Officiellement, il s’agit de faciliter la vie des ressortissants russes qui y vivent mais la véritable signification est politique. Certes, Vladimir Poutine n’a pas l’intention de reconnaître l’indépendance de l’Abkhazie et l’Ossétie du Sud, et il n’a pas forcément intérêt à le faire s’il veut éviter de réveiller d’autres velléités indépendantistes en Russie (Tchétchénie, Tatarstan...). L’Ossétie du sud demande plutôt son rattachement à l’Ossétie du Nord qui fait partie de la Fédération de Russie. Mais la Douma russe a demandé au gouvernement d’examiner la reconnaissance de l’Abkhazie et de l’Ossétie du sud, utilisant le précédent du Kosovo.

L’Abkhazie était une république autonome et l’Ossétie du Sud une région autonome de la république soviétique de Géorgie. Au moment de l’indépendance de cette dernière en 1991, la guerre a éclaté entre le pouvoir central et les séparatistes de ces deux régions. La population d’origine géorgienne a été expulsée d’Abkhazie dont les nouveaux dirigeants ont proclamé l’indépendance. Celle-ci n’est reconnue par personne, même pas par Moscou.

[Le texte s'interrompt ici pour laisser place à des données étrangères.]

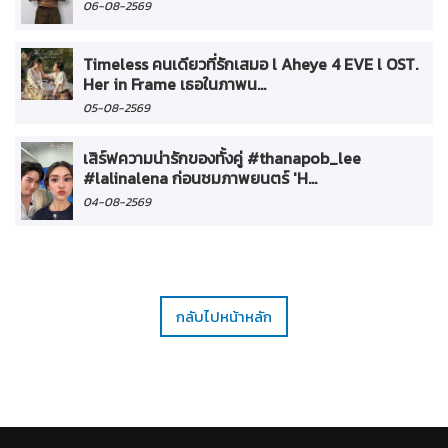
06-08-2569
Timeless คนเดียวที่รักเสมอ l Aheye 4 EVE l OST.
Her in Frame เธอในภาพน...
05-08-2569
เสิร์ฟความน่ารักของทั้งคู่ #thanapob_lee
#lalinalena ก่อนชมภาพยนตร์ 'H...
04-08-2569
กลับไปหน้าหลัก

La Russie, qui a réussi à obtenir de l’ONU un mandat de maintien de la paix pour ses forces stationnées en Abkhazie et en Ossétie du Sud, traite cependant les deux régions comme de véritables colonies. A Soukhoumi, capitale de l’Abkhazie, c’est elle qui nomme les ministres. Elle distribue aussi généreusement des passeports russes aux Abkhazes et aux Ossètes.

Poutine étend son emprise sur le territoire de la Géorgie pour maintenir le gouvernement pro-occidental du président géorgien Mikhaïl Saakachvili dans l’insécurité. Il fait ainsi d’une pierre deux coups : il montre aux Géorgiens qu’ils ne peuvent guère compter sur l’aide des Occidentaux -qui ont rejeté leur demande au sommet de Bucarest- et il signifie aux Occidentaux qu’ils seraient bien avisés de ne pas accepter dans leur alliance un pays divisé, dont des morceaux de territoires sont au bord de la sécession. Le président russe ne s’inquiète guère des réactions des Etats-Unis et surtout des Européens. Il pense qu’elles se limiteront à quelques protestations verbales. Il est à craindre qu’il ait raison.